Transcribed page contents:
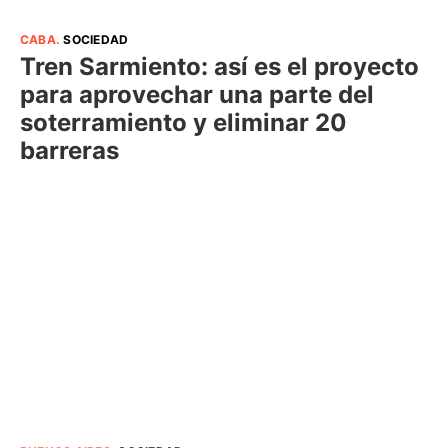
CABA
.
SOCIEDAD
Tren Sarmiento: así es el proyecto
para aprovechar una parte del
soterramiento y eliminar 20
barreras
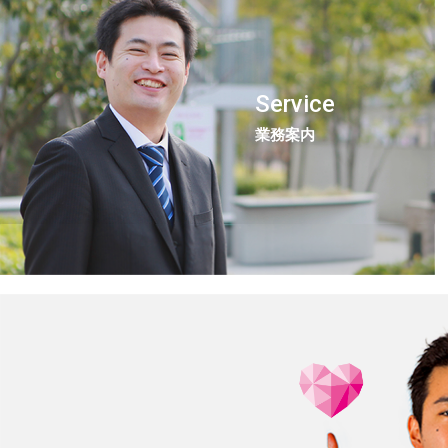
Service
業務案内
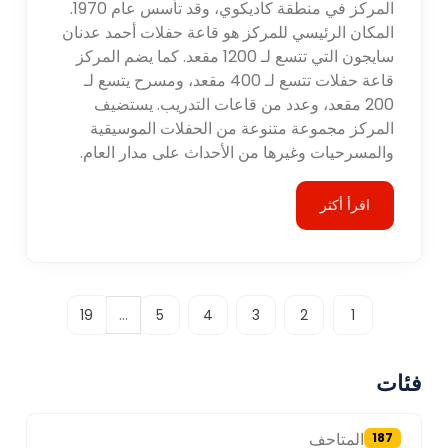
المركز في منطقة كاديكوي، وقد تأسس عام 1970.
المكان الرئيسي للمركز هو قاعة حفلات أحمد عدنان
سايجون التي تتسع لـ 1200 مقعد. كما يضم المركز
قاعة حفلات تتسع لـ 400 مقعد، ومسرح يتسع لـ
200 مقعد، وعدد من قاعات التدريب. يستضيف
المركز مجموعة متنوعة من الحفلات الموسيقية
والمسرحيات وغيرها من الأحداث على مدار العام.
اقرأ أكثر
...
19
5
4
3
2
1
فئات
المتاحف
187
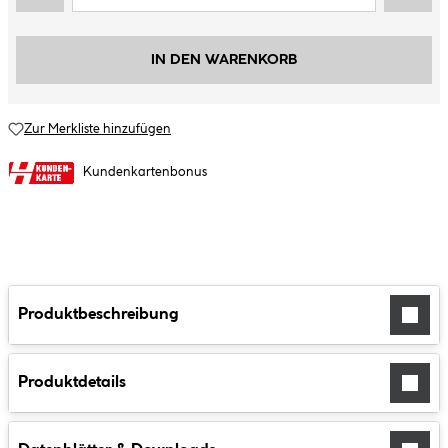
IN DEN WARENKORB
Zur Merkliste hinzufügen
Kundenkartenbonus
Produktbeschreibung
Produktdetails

■ Task details: Could you find each line in the entries that contains the string "قاعة" and copy it?

■ Your solution:
المكان الرئيسي للمركز هو قاعة حفلات أحمد عدنان
قاعة حفلات تتسع لـ 400 مقعد، ومسرح يتسع لـ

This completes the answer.